The heart and kidneys are not isolated organs – they function as an integrated system. When one begins to fail, the other is almost always affected. This interplay is clinically recognised as cardiorenal syndrome. In the Indian context, where hypertension and diabetes are on a steady rise, understanding this relationship is no longer optional – it is essential. Early awareness and structured screening can prevent serious outcomes such as heart attack, stroke, and kidney failure.
At a physiological level, the relationship is straightforward. The heart pumps oxygen-rich blood to the kidneys, enabling them to filter waste, regulate fluid balance, and maintain blood pressure. When the heart weakens, the kidneys receive inadequate blood supply, impairing their function. Conversely, when kidneys fail, fluid overload and toxin accumulation place additional strain on the heart, accelerating cardiac dysfunction.
Two major drivers of this cycle are hypertension and diabetes. Chronic high blood pressure leads to progressive damage of blood vessels – causing them to narrow and stiffen. This reduces blood flow to the kidneys, often resulting in chronic kidney disease, while simultaneously increasing the workload on the heart, potentially leading to heart failure. Diabetes compounds this further by damaging both small and large vessels. In the kidneys, this manifests as diabetic nephropathy; in the heart, it accelerates atherosclerosis, significantly increasing the risk of heart attack and stroke.
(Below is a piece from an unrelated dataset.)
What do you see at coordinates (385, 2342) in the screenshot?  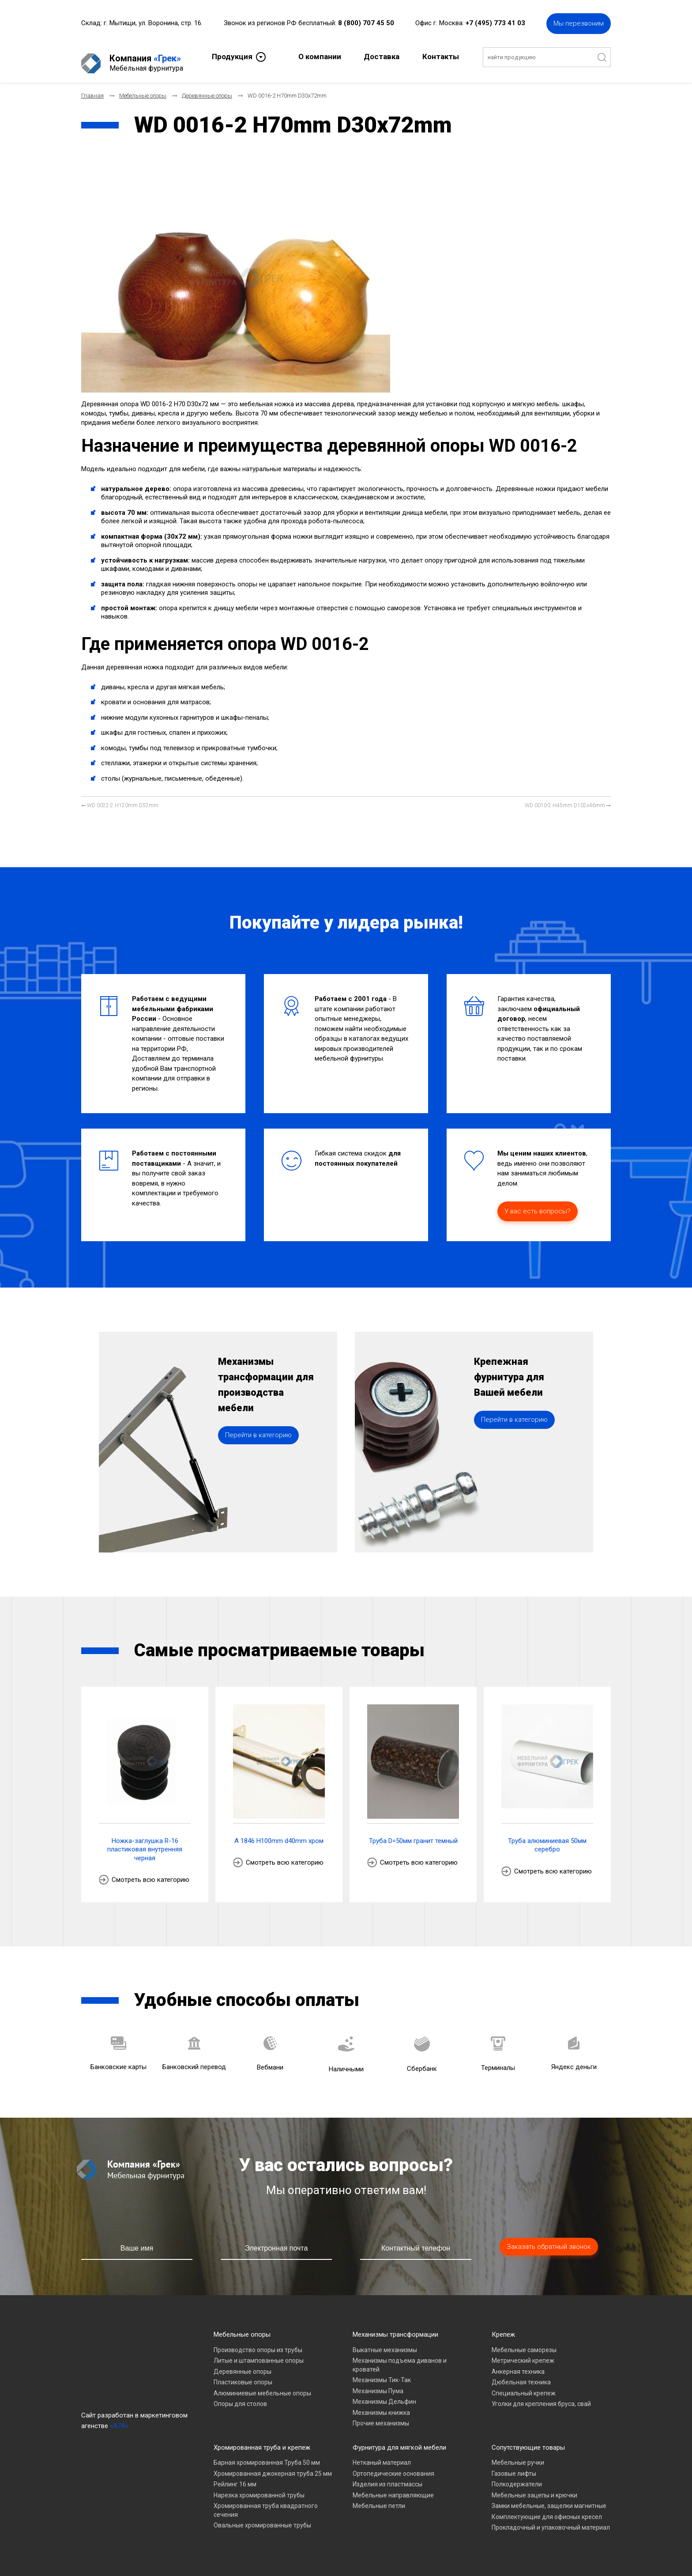 I see `Выкатные механизмы` at bounding box center [385, 2342].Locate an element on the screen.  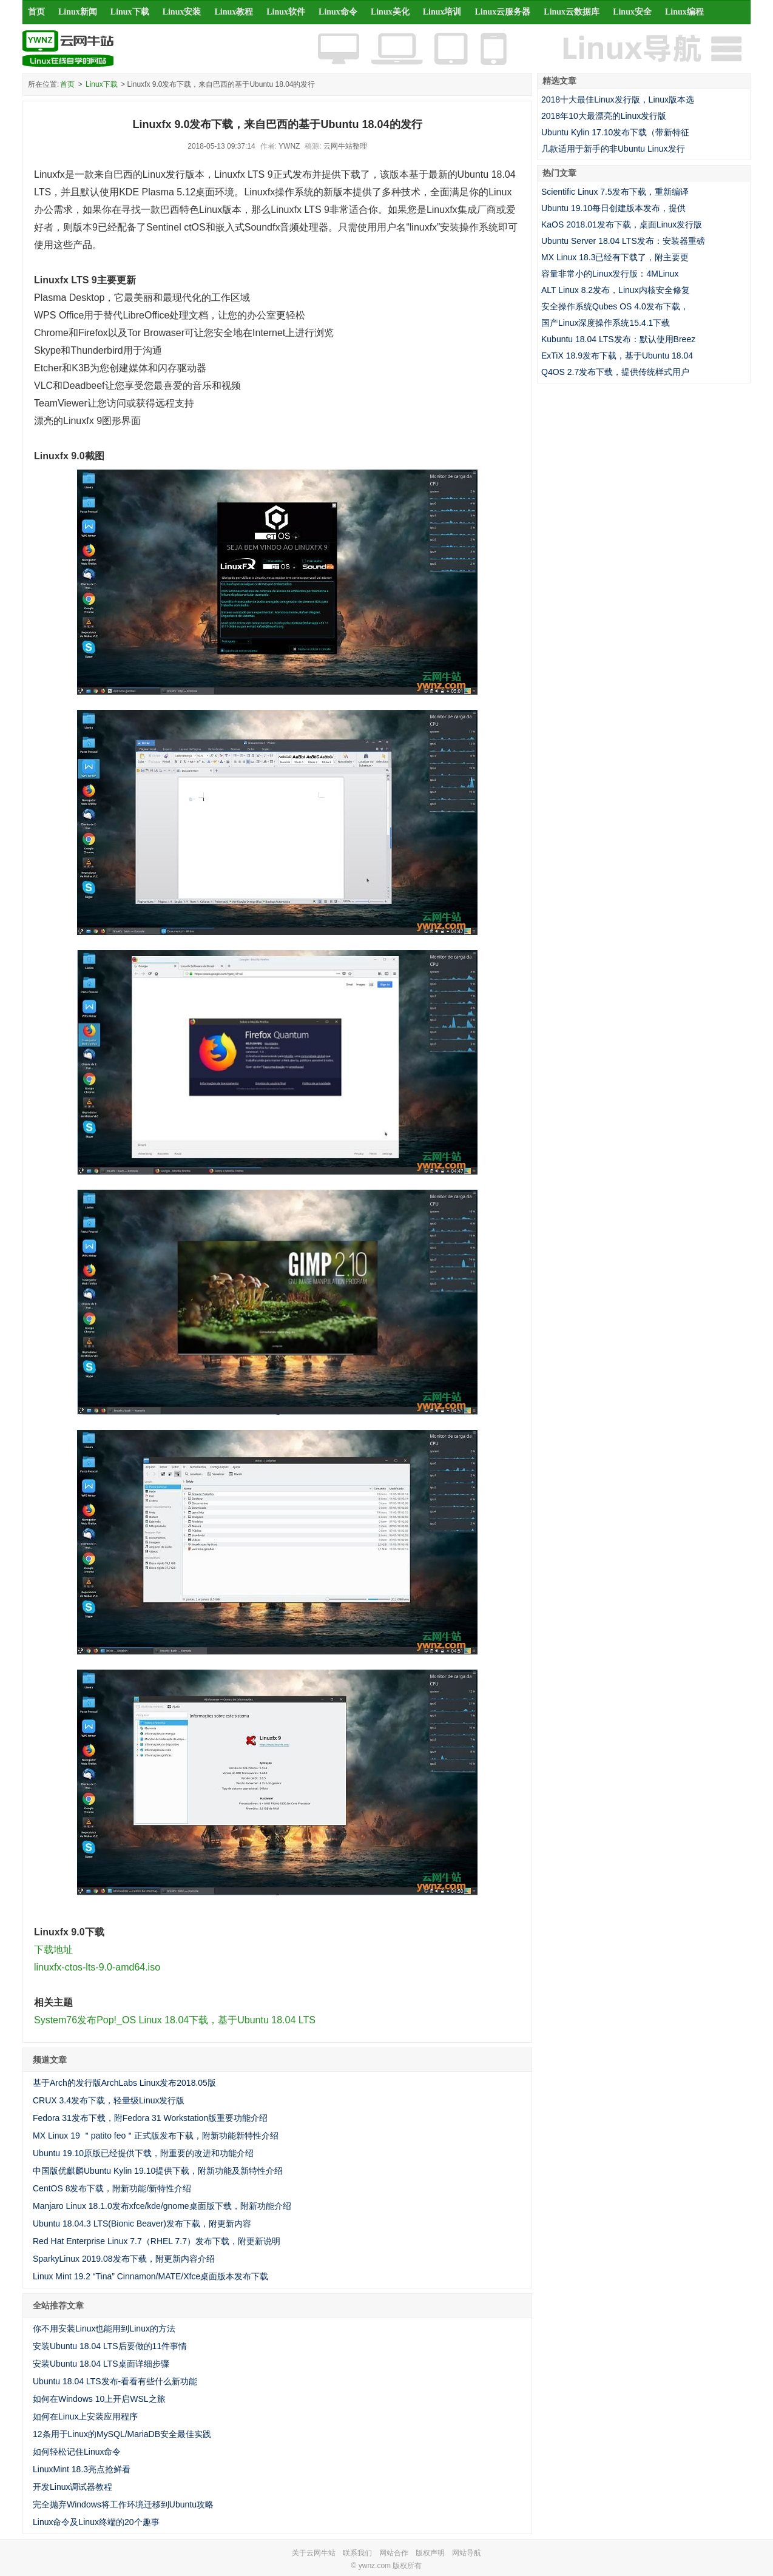
几款适用于新手的非Ubuntu Linux发行 is located at coordinates (613, 148).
A critical but often under-recognised condition is renal hypertension, where kidney dysfunction itself becomes the cause of elevated blood pressure—commonly due to renal artery stenosis. It should be suspected in patients whose blood pressure remains uncontrolled despite multiple medications or worsens suddenly alongside declining kidney function.
Management begins with optimising medical therapy – strict control of blood pressure, blood sugar, and cholesterol. In selected patients, interventional approaches such as renal artery stenting or renal denervation may be considered, particularly in resistant hypertension or rapidly progressing disease.
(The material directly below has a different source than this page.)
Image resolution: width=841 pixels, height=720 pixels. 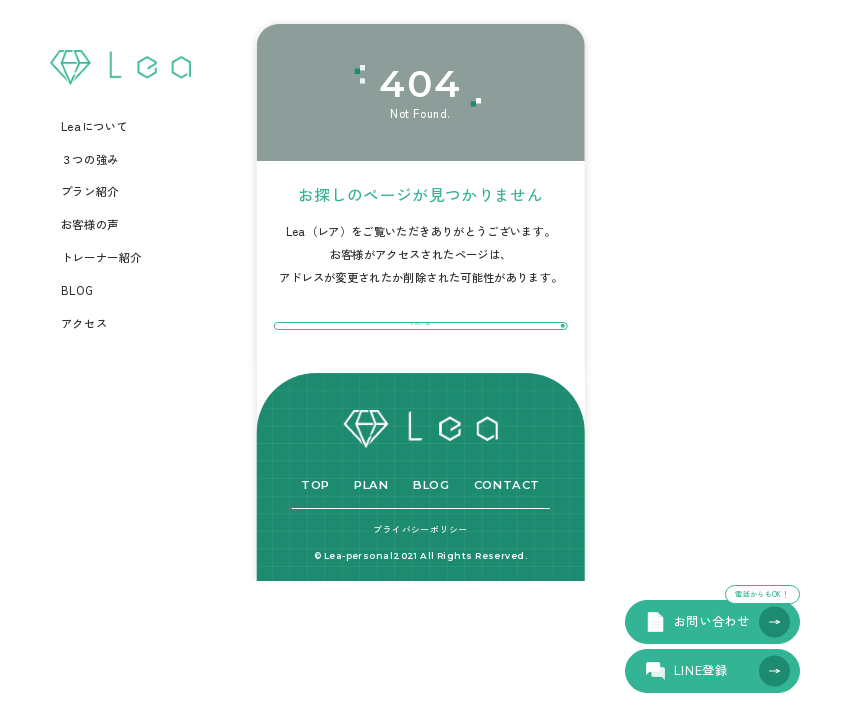 I want to click on プラン紹介, so click(x=90, y=192).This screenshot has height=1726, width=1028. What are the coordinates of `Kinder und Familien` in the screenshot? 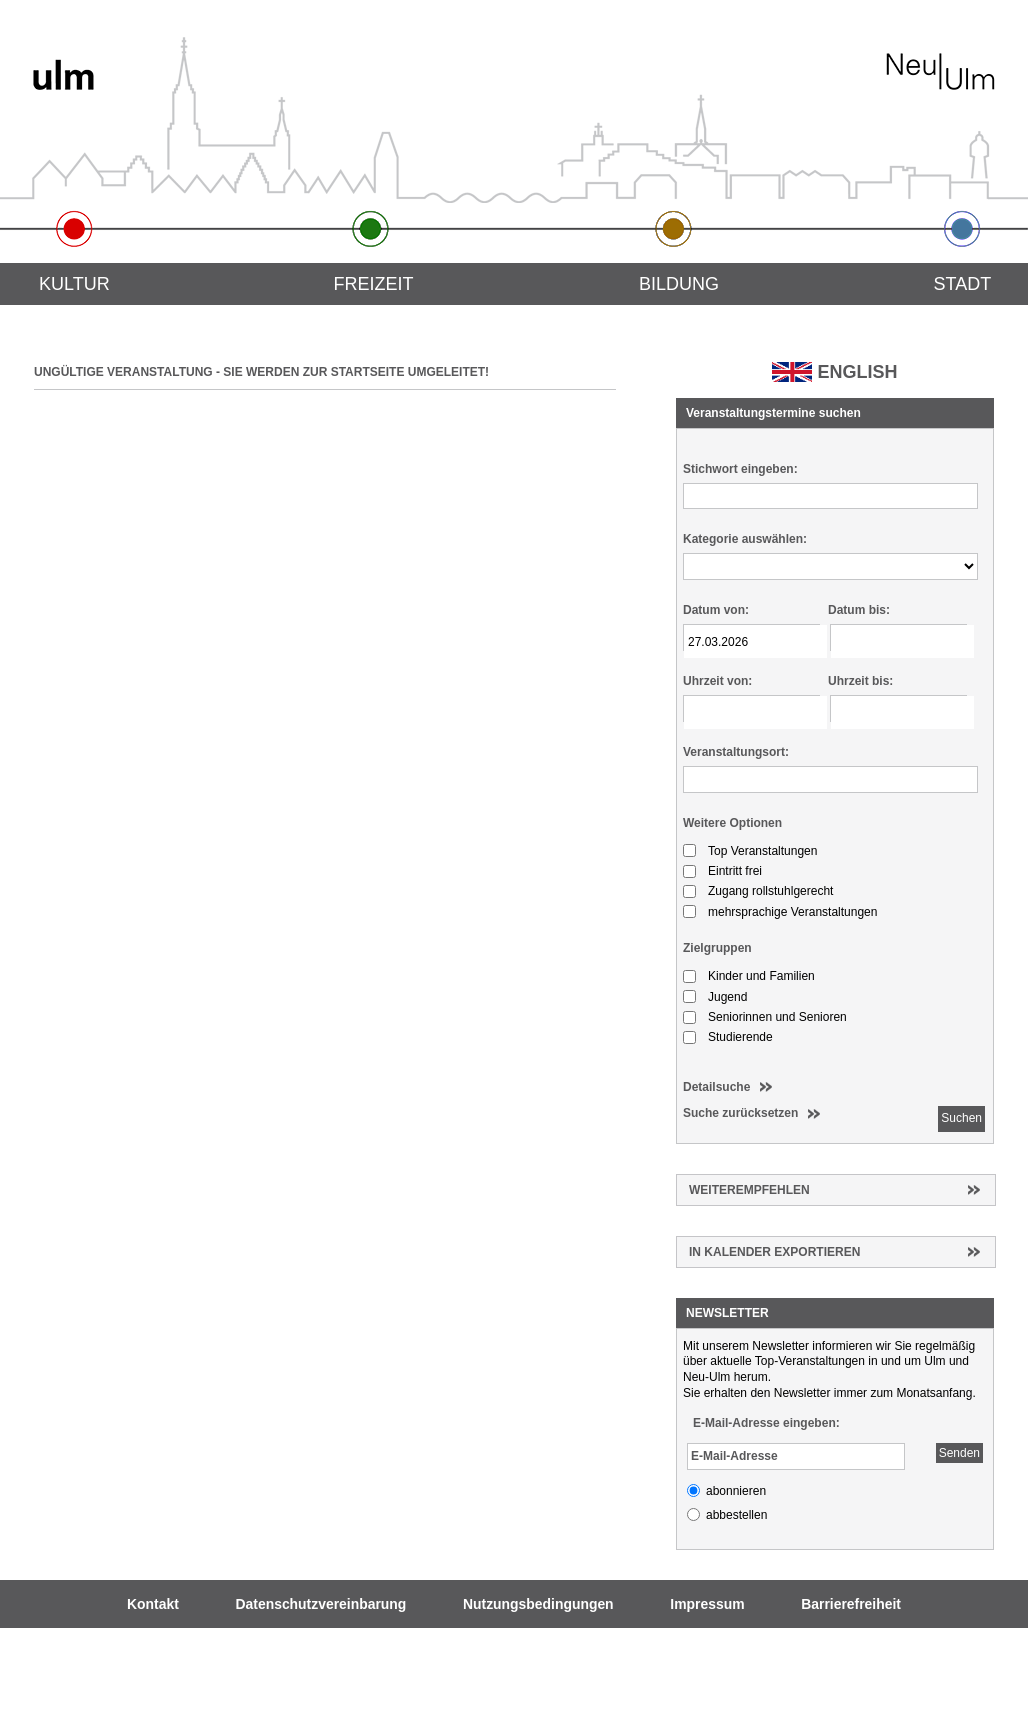 It's located at (761, 976).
What makes this conversation urgent is prevalence. A significant proportion of heart failure patients have underlying kidney dysfunction, and vice versa. Hypertension is present in the majority of chronic kidney disease patients, reinforcing the need for combined evaluation rather than isolated treatment.
Screening, therefore, becomes the cornerstone of prevention. Simple tests such as serum creatinine, eGFR, urine albumin, blood pressure monitoring, and lipid profiling can detect early changes. Depending on risk, further assessments like ECG, echocardiography, treadmill testing, or CT coronary angiography may be warranted.
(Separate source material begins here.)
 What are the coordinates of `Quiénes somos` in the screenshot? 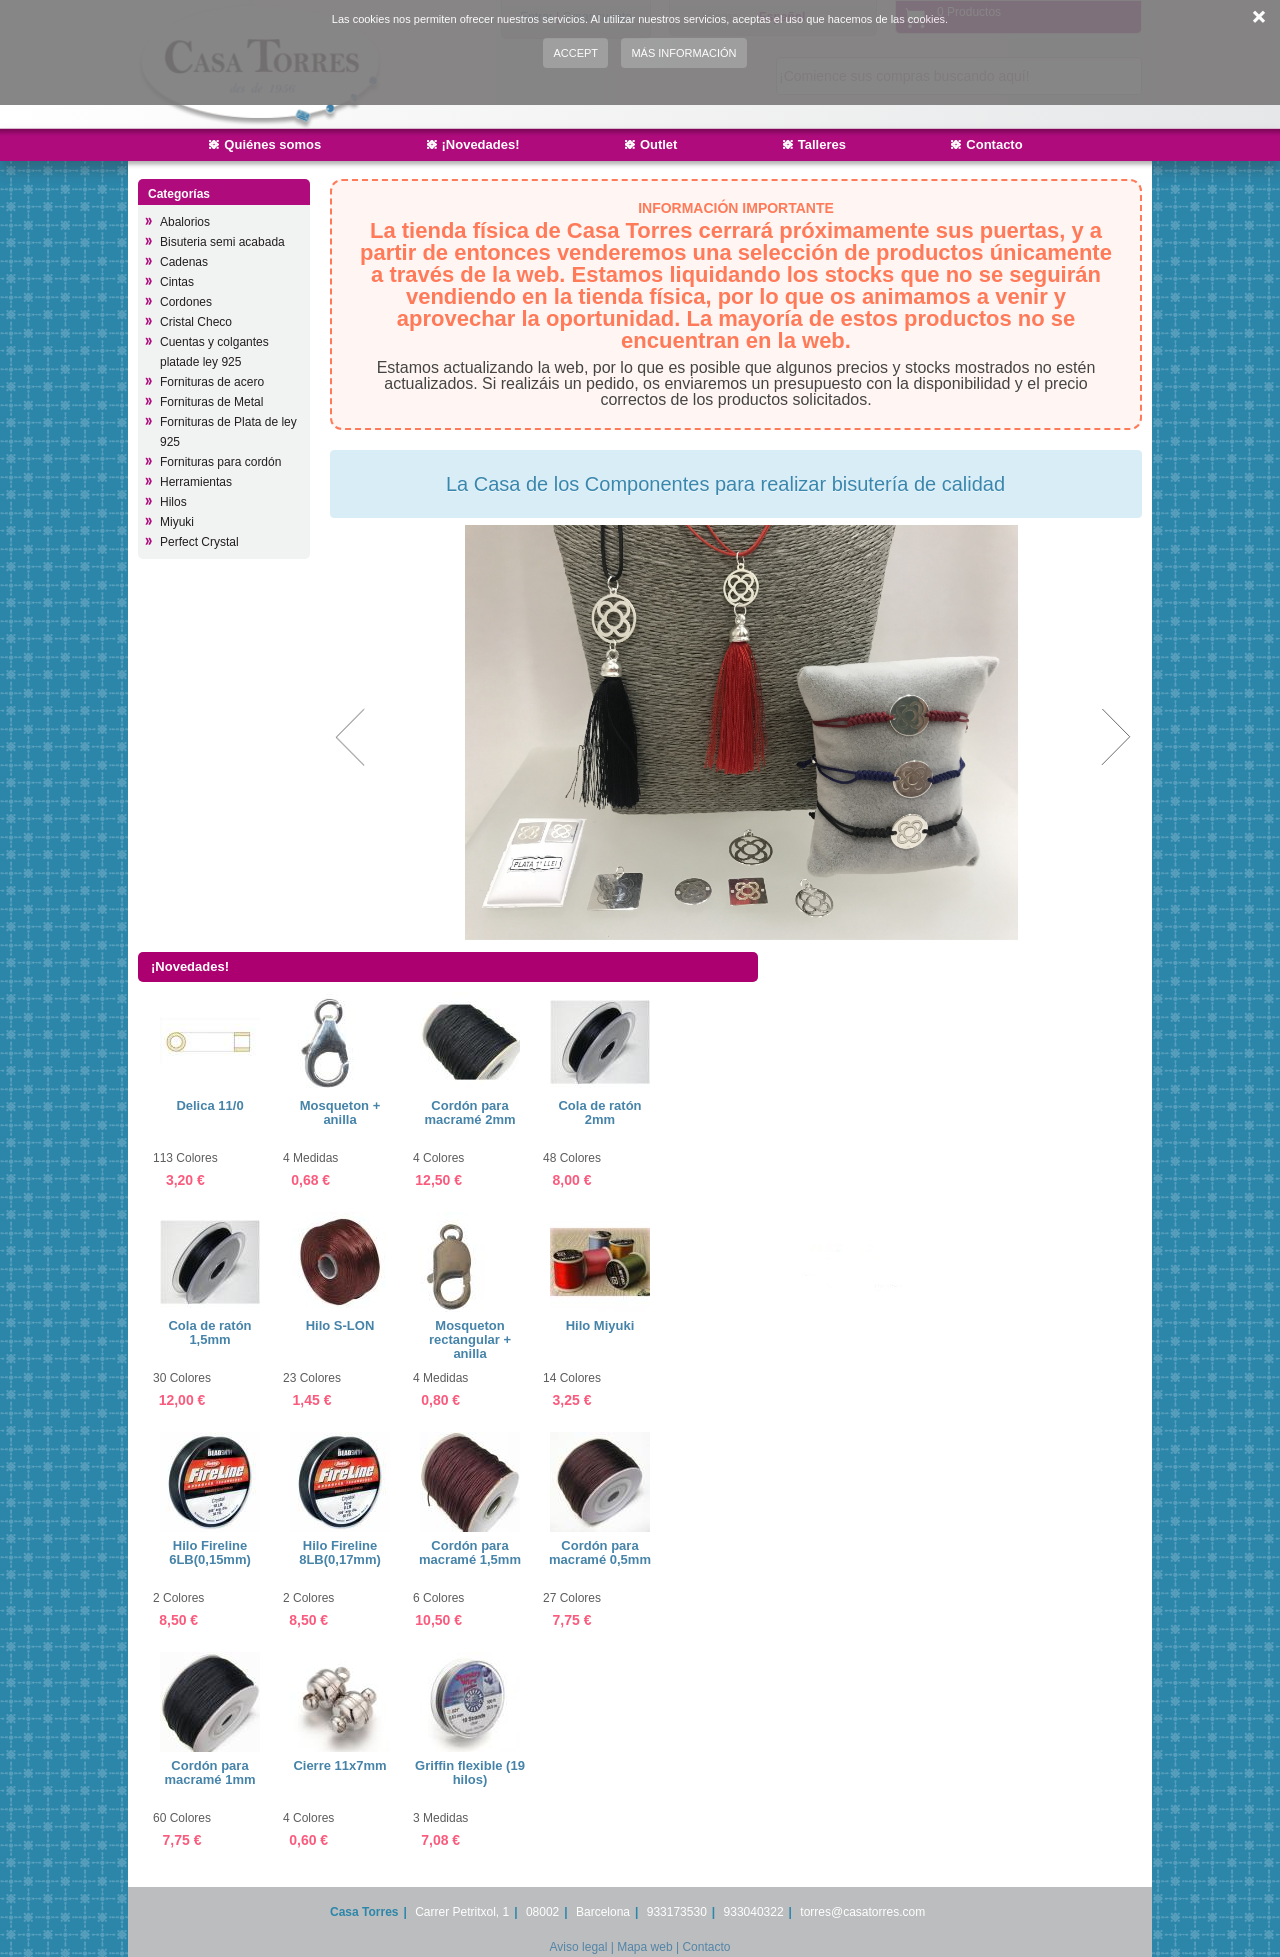 It's located at (272, 144).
From a cardiologist’s perspective, the value lies in early risk detection – often before symptoms appear. Many patients feel clinically “normal” while silent damage progresses. Equally important is selecting the right tests at the right time – avoiding both over-investigation and missed diagnosis.
The way forward is clear: proactive screening, disciplined lifestyle management, and timely medical intervention. When it comes to the heart and kidneys, managing one means protecting both.